As a UK citizen hoping to buy a property in Serbia, is it important to know what to expect when financing your purchase. Under the reciprocity agreements, it is perfectly legal for someone from Great Britain to purchase a home in Serbia, and it is also possible to obtain a mortgage to cover the costs. While the process of obtaining a mortgage for an investment property within the UK is fairly straightforward, it makes sense to seek professional guidance when looking for a mortgage to buy a home in Serbia. A mortgage broker with experience in the overseas market would be the best source of UK property financing advice about how to apply and be accepted for a Serbian home loan as they have a specialist knowledge in the field and can point applicants in the right direction. They can also steer purchasers down the path towards successful completion of their property purchase in a country with unfamiliar processes.

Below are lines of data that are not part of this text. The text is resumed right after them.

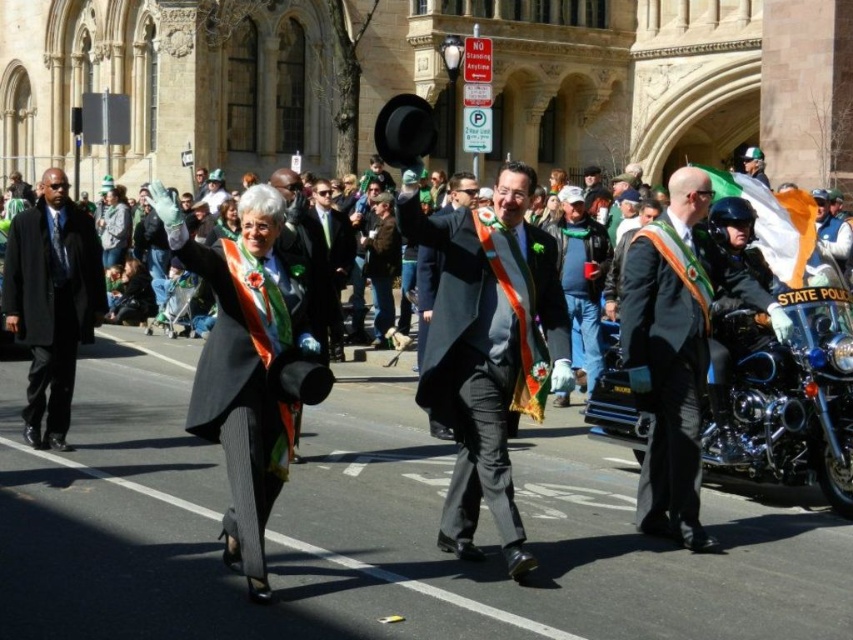 Is point (477, 401) in front of point (846, 401)?

Yes, it is.

Does point (438, 314) come behind point (788, 422)?

No, it is not.

Measure the distance between point (x=450, y=365) and camera.

95.98 feet

Identify the location of shiny black coat at center. The height and width of the screenshot is (640, 853). (488, 349).

The height and width of the screenshot is (640, 853). I want to click on gray wool business suit at right, so click(666, 372).

Locate an element on the screen. gray wool business suit at right is located at coordinates (666, 372).

Between point (613, 369) and point (65, 422), which one is positioned behind?

Positioned behind is point (613, 369).

The image size is (853, 640). What do you see at coordinates (784, 387) in the screenshot?
I see `chrome polished motorcycle at right` at bounding box center [784, 387].

Find the location of a particular element. The height and width of the screenshot is (640, 853). chrome polished motorcycle at right is located at coordinates (784, 387). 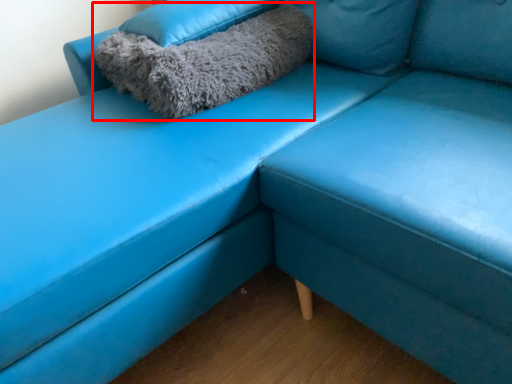 Question: Considering the relative positions of pillow (annotated by the red box) and pillow in the image provided, where is pillow (annotated by the red box) located with respect to the staircase?

Choices:
 (A) left
 (B) right

Answer: (A) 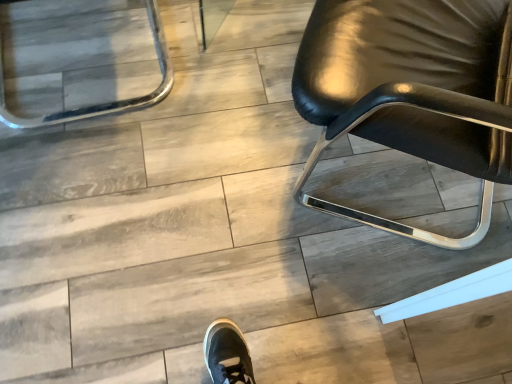 I want to click on vacant area that is situated to the right of clear glass tray at upper left, which is the first chair from left to right, so click(221, 86). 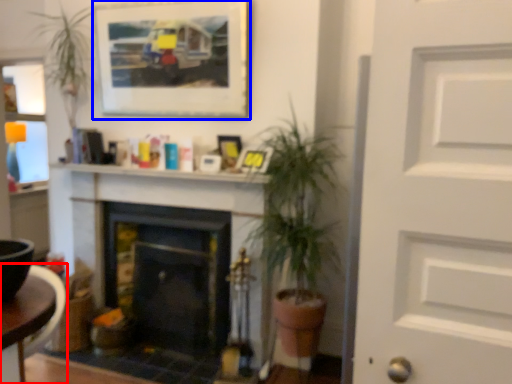 Question: Among these objects, which one is farthest to the camera, table (highlighted by a red box) or picture frame (highlighted by a blue box)?

Choices:
 (A) table
 (B) picture frame

Answer: (B) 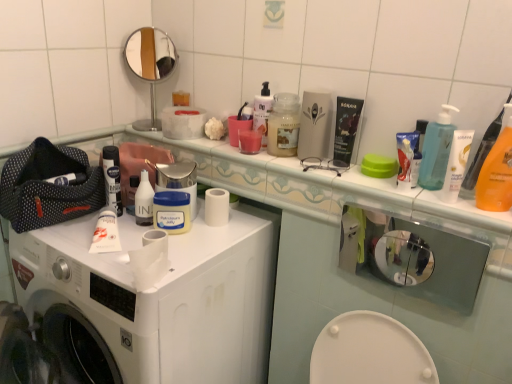 This screenshot has height=384, width=512. I want to click on free space between metallic silver glasses at upper center and white glossy lotion at upper right, acting as the second toiletry starting from the back, so click(x=380, y=193). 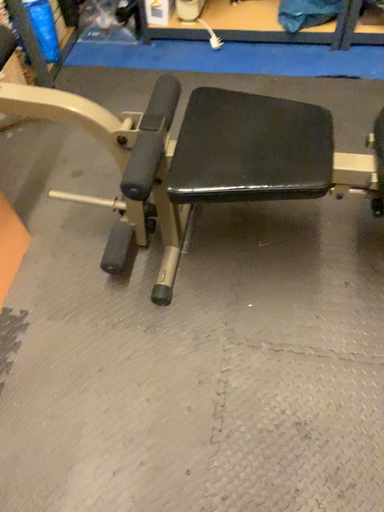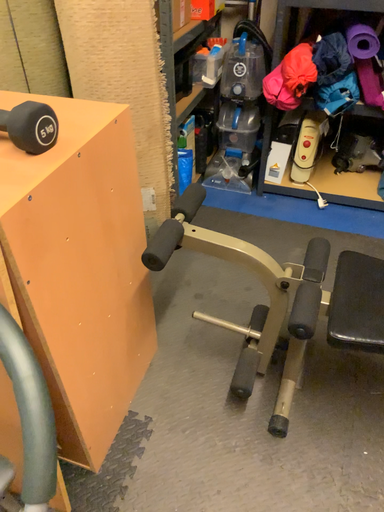 Question: How did the camera likely rotate when shooting the video?

Choices:
 (A) rotated upward
 (B) rotated downward

Answer: (A)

Usually, the maximum loan to value amount permitted in Serbia is 90%, but the bank in any case will require certain proofs of net monthly earnings in order to prove the ability to make the expected repayment amounts. A Serbian version of mortgage indemnity insurance is also required to be paid, known as NKOSK cover. This type of premium is now uncommon in the UK, although it was popular in the past, and is now generally only found on UK mortgages of more than 90% loan to value. Its purpose is to protect the lender in the event of the borrower being unable to afford their repayments.
Luckily, the home buying process in Serbia is not as complex as might be expected, and may even be quicker than in the UK. While in the UK it generally takes between 2 and 3 months to complete a sale, in Serbia the process can take as little as 3 days, and rarely more than six weeks.

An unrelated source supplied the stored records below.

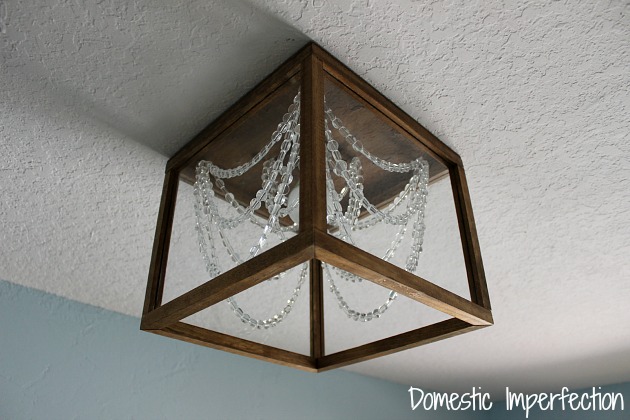 Locate an element on the screen. The height and width of the screenshot is (420, 630). wooden frame around chandelier is located at coordinates (312, 85). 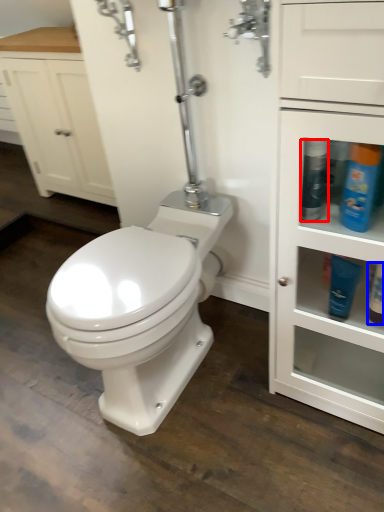 Question: Which of the following is the farthest to the observer, cleaning product (highlighted by a red box) or toiletry (highlighted by a blue box)?

Choices:
 (A) cleaning product
 (B) toiletry

Answer: (B) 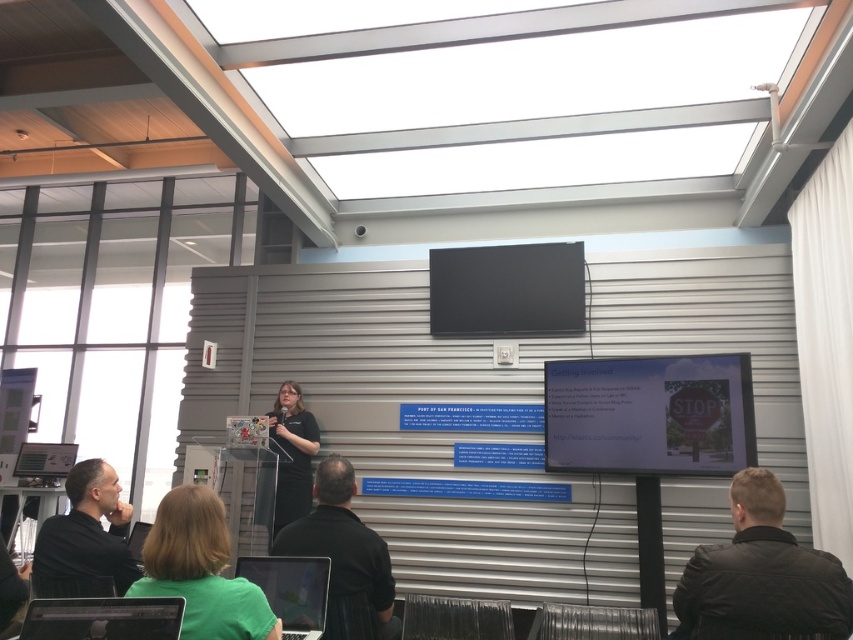 From the picture: You are a presenter standing at the podium and need to check the distance between the two matte black laptops in the front row. Can you confirm if the distance between the matte black laptop at lower left and the matte black laptop at lower center is more than 24 inches?

The matte black laptop at lower left and matte black laptop at lower center are 24.11 inches apart from each other, so the distance is just over 24 inches, meaning it is more than 24 inches.

You are a presenter standing at the podium and want to place your notes on the floor near the matte black laptop at lower left. Where should you place them?

Place your notes near the floor at coordinates approximately 0.967 on the x and 0.122 on the y axis, which corresponds to the location of the matte black laptop at lower left.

Once a property has been selected, the purchaser simply makes an offer, and on its acceptance signs a notarised preliminary agreement together with putting down a deposit of between 10 and 15% of the home’s total value. Once this has been done, the deposit is generally lost if the purchaser backs out of the agreement, and therefore problems such as gazumping or the seller withdrawing the property from the market which can cause stress and delays in the UK property market are eliminated.

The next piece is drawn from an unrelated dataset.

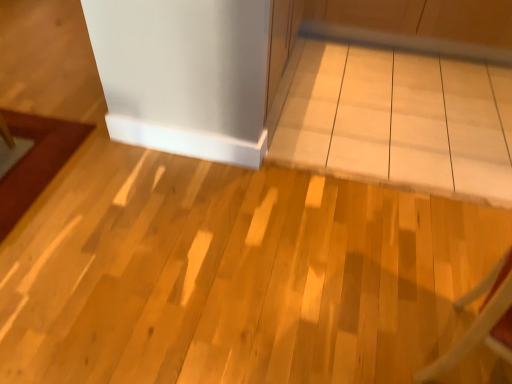 Locate an element on the screen. Image resolution: width=512 pixels, height=384 pixels. vacant region to the left of wooden chair at lower right is located at coordinates (357, 326).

The buyer’s solicitor will check the paperwork to ensure that the title deeds are in order which is even more important in Serbia than in the UK as there is a danger that the property may not actually belong to the named seller. Once the paperwork has been approved, any amended details will be added to the contract and the finalised agreement will be certified in the presence of the notary, making the buyer the legal owner.
It is only at this point that the property’s value is assessed by the Inland Revenue Office and the required amount of property tax must be paid. Once the agreed price has been paid, the buying process is complete, although a 6 step property registration process must be completed which takes 91 days to completely finish the procedure.